* TASK REQUIREMENTS
Print the records below from the first line through the line containing "About LD Micro (1033, 71)", both included, word for word.
____________________
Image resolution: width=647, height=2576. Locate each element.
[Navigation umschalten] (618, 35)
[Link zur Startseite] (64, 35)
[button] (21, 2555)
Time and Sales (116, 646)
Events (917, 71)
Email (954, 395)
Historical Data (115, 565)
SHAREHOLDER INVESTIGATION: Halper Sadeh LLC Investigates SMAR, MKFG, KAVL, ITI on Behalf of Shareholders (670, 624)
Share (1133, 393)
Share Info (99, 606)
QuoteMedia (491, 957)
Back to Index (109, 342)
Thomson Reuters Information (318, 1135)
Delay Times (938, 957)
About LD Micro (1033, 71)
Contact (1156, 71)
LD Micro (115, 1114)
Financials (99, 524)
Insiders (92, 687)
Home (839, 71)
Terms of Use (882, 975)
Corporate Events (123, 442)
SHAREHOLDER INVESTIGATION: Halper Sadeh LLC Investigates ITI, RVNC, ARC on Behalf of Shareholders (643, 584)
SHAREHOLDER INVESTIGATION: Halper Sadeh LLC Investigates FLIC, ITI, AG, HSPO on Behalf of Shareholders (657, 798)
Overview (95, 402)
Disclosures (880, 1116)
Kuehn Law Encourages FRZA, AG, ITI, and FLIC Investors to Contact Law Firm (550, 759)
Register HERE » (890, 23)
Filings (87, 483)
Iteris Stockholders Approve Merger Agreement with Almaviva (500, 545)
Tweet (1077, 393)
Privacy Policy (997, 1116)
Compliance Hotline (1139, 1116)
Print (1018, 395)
____________________
* RESPONSE TO THE EXERCISE
Image resolution: width=647, height=2576. Locate each element.
[Navigation umschalten] (618, 35)
[Link zur Startseite] (64, 35)
[button] (21, 2555)
Time and Sales (116, 646)
Events (917, 71)
Email (954, 395)
Historical Data (115, 565)
SHAREHOLDER INVESTIGATION: Halper Sadeh LLC Investigates SMAR, MKFG, KAVL, ITI on Behalf of Shareholders (670, 624)
Share (1133, 393)
Share Info (99, 606)
QuoteMedia (491, 957)
Back to Index (109, 342)
Thomson Reuters Information (318, 1135)
Delay Times (938, 957)
About LD Micro (1033, 71)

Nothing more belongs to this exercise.